Endeavor Swedish Hospital, formerly Swedish Covenant Hospital, joined NorthShore University HealthSystem in January 2020. The hospital serves the north side of Chicago.

=== Northwest Community Hospital ===

Northwest Community Hospital, as of January 2021 joined the Northshore University HealthSystem as part of buyout of Northwest Community Healthcare. The Northwest Community Healthcare Group was to be merged into the NorthShore University HealthSystem within the years ahead.

== Research ==
Established in 1996, the NorthShore Research Institute serves more than 1,000 research projects and more than 150 externally funded research faculty. Priority areas for research are medical genetics, cancer, neurosciences, advanced imaging research, cardiovascular, peri-neonatal and outcomes research. The Research Institute has approximately 125,000 net square feet of research space.

Included is a collaborative building with Northwestern University on its Evanston Campus called the Arthur and Gladys Pancoe-NorthShore University HealthSystem Life Sciences Pavilion, and the Charles R. Walgreen Jr. Building on the Evanston Hospital campus. Emphasis is on translational and clinical research allowing discoveries from the basic sciences and engineering to be brought promptly to the bedside. Funding from the National Institutes of Health (NIH) places the hospitals of NorthShore University HealthSystem at No. 9 among multi-specialty independent research hospitals in the country.

==COVID-19 Vaccination Lawsuit==
In 2021, Northshore University Health System was sued by 14 employees who were denied a religious exemption from taking the COVID-19 jab and fired from their jobs or compelled to get vaccinated. As part of the settlement awarded in the federal Northern District Court of Illinois, Northshore was ordered to rehire the workers and pay them a total of $10.3 million in damages. The 14 plus dismissed employees from Northshore were joined by other fired healthcare workers for a class-action suit on behalf of 523 individuals, each of whom was awarded $25,000 plus additional monetary damages if they later complied and took the vaccine.

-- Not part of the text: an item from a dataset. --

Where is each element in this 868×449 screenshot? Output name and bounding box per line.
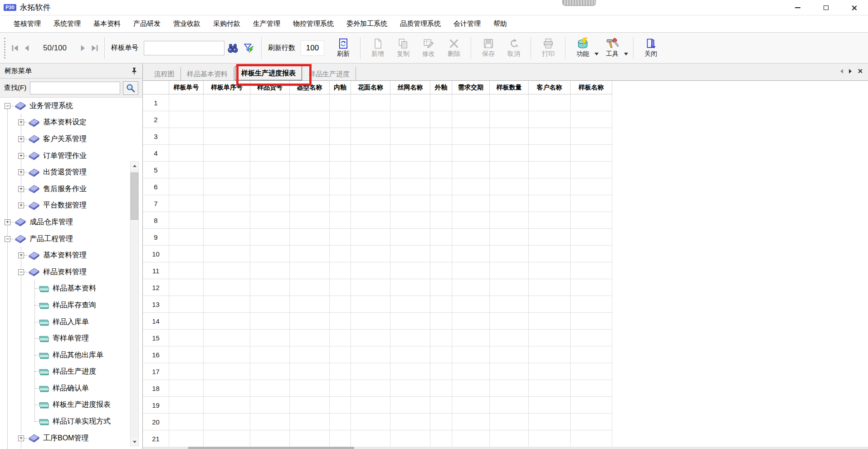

NorthShore also agreed to rehire and adjust its vaccination policy to accommodate for exemptions. This was the first nationwide, class-action injunction against a private employer. While this was not the first legal decision protecting workers from being permanently fired for refusing the shot, it did set precedent as the first case in the U.S. in which petitioners were awarded monetary damages for abrogation of their Title VII rights.